LAS VEGAS, Nev. - It didn't take long for Emanuel Terry to turn heads at the NBA Summer League.
Just minutes into the Denver Nuggets debut against the Minnesota Timberwolves on Friday, a game in which he was inserted into the starting lineup, Terry rolled off a ball screen and hammered in a two-handed dunk in traffic.
It's a sight that Railsplitter fans became accustomed to during Terry's illustrious four-year career at Lincoln Memorial University, but the thrill of seeing Terry's seemingly boundless athleticism play out in the flesh was an entirely new experience for the NBA scouts, media and fans in attendance was an entirely new one.
Terry finished with six points (all off dunks), six rebounds and a steal in 16 minutes of work while helping anchor a Nugget defense that held the Timberwolves to just shy of 36-percent shooting in a 70-69 win.
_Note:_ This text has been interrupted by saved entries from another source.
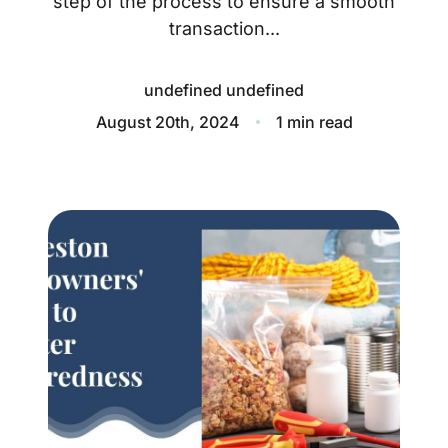
step of the process to ensure a smooth
About
transaction...
Blog
undefined undefined
Client Success Stories
August 20th, 2024
1 min read
Schedule A Call
Our Services
Seller Experience
Marketing Strategy
Find Your Home's Value
Sold Properties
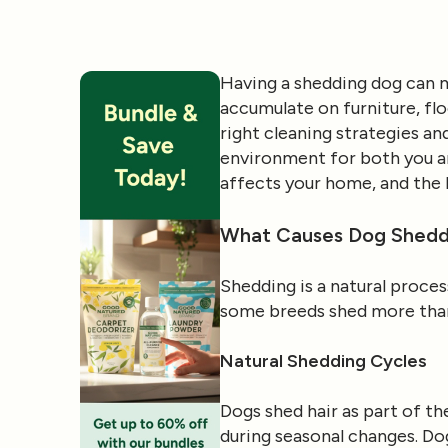
Having a shedding dog can m
accumulate on furniture, flo
right cleaning strategies a
environment for both you and
affects your home, and the b
What Causes Dog Shedd
Shedding is a natural proces
some breeds shed more than 
Natural Shedding Cycles
Dogs shed hair as part of th
during seasonal changes. Do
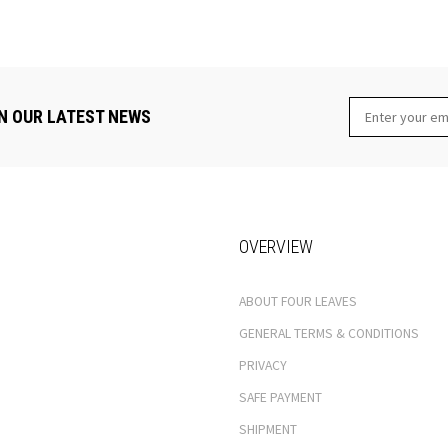
N OUR LATEST NEWS
OVERVIEW
ABOUT FOUR LEAVES
GENERAL TERMS & CONDITIONS
PRIVACY
SAFE PAYMENT
SHIPMENT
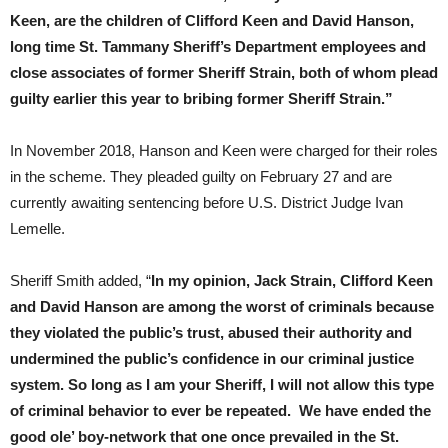
Keen, are the children of Clifford Keen and David Hanson,
long time St. Tammany Sheriff’s Department employees and
close associates of former Sheriff Strain, both of whom plead
guilty earlier this year to bribing former Sheriff Strain.”
In November 2018, Hanson and Keen were charged for their roles
in the scheme. They pleaded guilty on February 27 and are
currently awaiting sentencing before U.S. District Judge Ivan
Lemelle.
Sheriff Smith added, “
In my opinion, Jack Strain, Clifford Keen
and David Hanson are among the worst of criminals because
they violated the public’s trust, abused their authority and
undermined the public’s confidence in our criminal justice
system. So long as I am your Sheriff, I will not allow this type
of criminal behavior to ever be repeated. We have ended the
good ole’ boy-network that one once prevailed in the St.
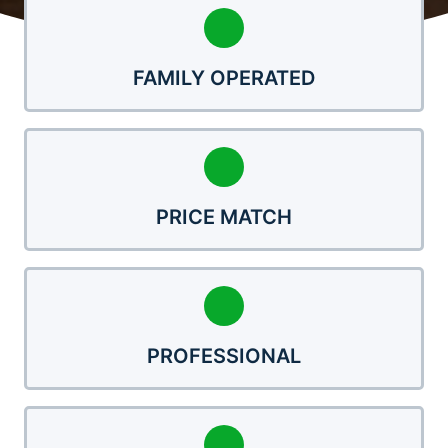
FAMILY OPERATED
PRICE MATCH
PROFESSIONAL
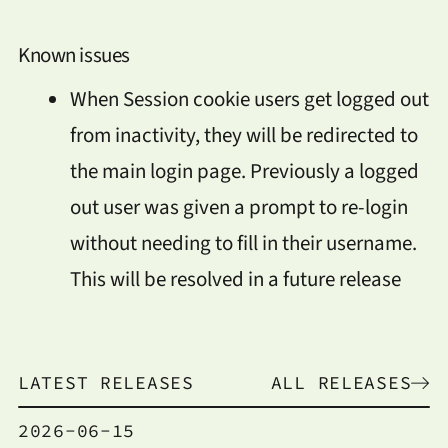
Known issues
When Session cookie users get logged out
from inactivity, they will be redirected to
the main login page. Previously a logged
out user was given a prompt to re-login
without needing to fill in their username.
This will be resolved in a future release
LATEST RELEASES
ALL RELEASES
2026-06-15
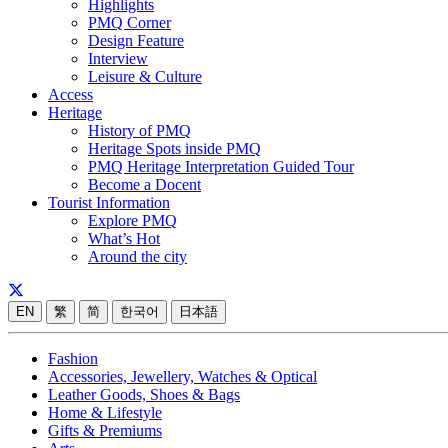
Highlights
PMQ Corner
Design Feature
Interview
Leisure & Culture
Access
Heritage
History of PMQ
Heritage Spots inside PMQ
PMQ Heritage Interpretation Guided Tour
Become a Docent
Tourist Information
Explore PMQ
What’s Hot
Around the city
EN
繁
简
한국어
日本語
Fashion
Accessories, Jewellery, Watches & Optical
Leather Goods, Shoes & Bags
Home & Lifestyle
Gifts & Premiums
In the immediate aftermath of Terry's breakout performance, NBA pundits started to ask the same question: Can Emanuel Terry earn a full-time spot on the Nuggets roster?
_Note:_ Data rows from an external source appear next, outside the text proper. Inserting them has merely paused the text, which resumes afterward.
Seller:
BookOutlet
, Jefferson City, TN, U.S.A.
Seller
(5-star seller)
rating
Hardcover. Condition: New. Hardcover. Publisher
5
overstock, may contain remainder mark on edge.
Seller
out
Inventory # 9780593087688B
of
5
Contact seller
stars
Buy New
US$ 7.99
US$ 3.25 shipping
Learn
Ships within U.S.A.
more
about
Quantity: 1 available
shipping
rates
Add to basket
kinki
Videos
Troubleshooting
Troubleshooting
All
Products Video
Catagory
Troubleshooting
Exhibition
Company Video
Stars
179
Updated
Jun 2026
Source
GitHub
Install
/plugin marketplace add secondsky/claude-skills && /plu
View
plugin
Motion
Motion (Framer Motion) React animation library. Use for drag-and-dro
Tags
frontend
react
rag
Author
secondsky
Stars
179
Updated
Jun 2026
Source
Terry quickly drew comparisons to the likes of NBA veteran Kenneth Faried as well as Torrey Craig, who made a similarly surprising impression during last year's Summer League and earned a two-way contract with the Nuggets after proving to be a hard-working defensive commodity.
In a feature from Nuggets insider Christopher Dempsey, Denver Summer League coach Jordi Fernandez came away impressed with Terry's energy and effort, particularly on the defensive end of the court.
"That high energy," Fernandez said. "I think everybody sees it. He's got that game-changing ability, just rolling hard to the rim to start quarters or after timeouts, he rolled really hard and those plays - maybe you're down a little bit - just bring you up. And he's been on-point, that's what he's done. He came here with no expectations, just worked hard and he deserved it. I'm happy with him."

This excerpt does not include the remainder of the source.